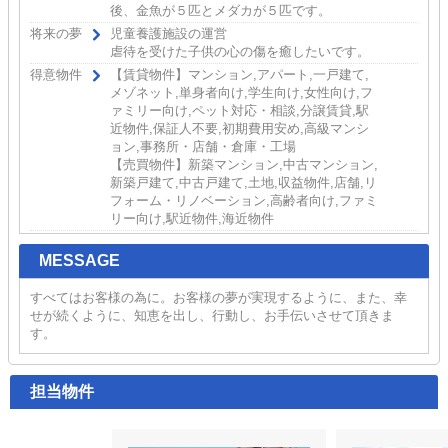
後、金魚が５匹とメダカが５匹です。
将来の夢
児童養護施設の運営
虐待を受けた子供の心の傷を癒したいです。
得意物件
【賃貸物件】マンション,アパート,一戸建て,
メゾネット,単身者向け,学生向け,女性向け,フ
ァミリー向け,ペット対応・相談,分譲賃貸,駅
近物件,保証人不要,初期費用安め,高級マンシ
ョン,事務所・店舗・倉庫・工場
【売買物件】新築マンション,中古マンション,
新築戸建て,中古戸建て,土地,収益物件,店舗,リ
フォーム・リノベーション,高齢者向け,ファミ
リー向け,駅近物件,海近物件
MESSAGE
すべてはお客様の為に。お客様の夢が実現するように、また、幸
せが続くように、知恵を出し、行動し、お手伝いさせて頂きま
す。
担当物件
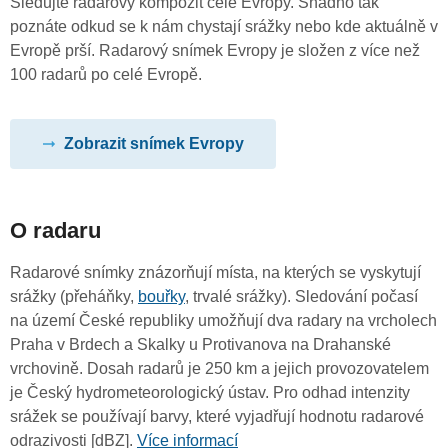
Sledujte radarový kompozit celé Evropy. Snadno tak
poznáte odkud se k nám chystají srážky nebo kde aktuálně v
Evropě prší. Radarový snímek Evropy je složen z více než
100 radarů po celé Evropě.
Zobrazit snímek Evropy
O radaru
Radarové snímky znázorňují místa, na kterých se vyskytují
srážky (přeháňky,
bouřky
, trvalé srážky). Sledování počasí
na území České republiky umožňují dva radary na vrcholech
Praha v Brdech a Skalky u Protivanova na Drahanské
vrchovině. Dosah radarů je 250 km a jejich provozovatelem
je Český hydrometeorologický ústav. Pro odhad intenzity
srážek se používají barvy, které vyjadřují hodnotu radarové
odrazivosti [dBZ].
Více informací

* _AIM OF THE EXERCISE_: Set down the data exactly as it appears, without any images.

* _SOLUTION TO THIS EXERCISE_:
後、金魚が５匹とメダカが５匹です。
将来の夢
児童養護施設の運営
虐待を受けた子供の心の傷を癒したいです。
得意物件
【賃貸物件】マンション,アパート,一戸建て,
メゾネット,単身者向け,学生向け,女性向け,フ
ァミリー向け,ペット対応・相談,分譲賃貸,駅
近物件,保証人不要,初期費用安め,高級マンシ
ョン,事務所・店舗・倉庫・工場
【売買物件】新築マンション,中古マンション,
新築戸建て,中古戸建て,土地,収益物件,店舗,リ
フォーム・リノベーション,高齢者向け,ファミ
リー向け,駅近物件,海近物件
MESSAGE
すべてはお客様の為に。お客様の夢が実現するように、また、幸
せが続くように、知恵を出し、行動し、お手伝いさせて頂きま
す。
担当物件
Sledujte radarový kompozit celé Evropy. Snadno tak
poznáte odkud se k nám chystají srážky nebo kde aktuálně v
Evropě prší. Radarový snímek Evropy je složen z více než
100 radarů po celé Evropě.
Zobrazit snímek Evropy
O radaru
Radarové snímky znázorňují místa, na kterých se vyskytují
srážky (přeháňky,
bouřky
, trvalé srážky). Sledování počasí
na území České republiky umožňují dva radary na vrcholech
Praha v Brdech a Skalky u Protivanova na Drahanské
vrchovině. Dosah radarů je 250 km a jejich provozovatelem
je Český hydrometeorologický ústav. Pro odhad intenzity
srážek se používají barvy, které vyjadřují hodnotu radarové
odrazivosti [dBZ].
Více informací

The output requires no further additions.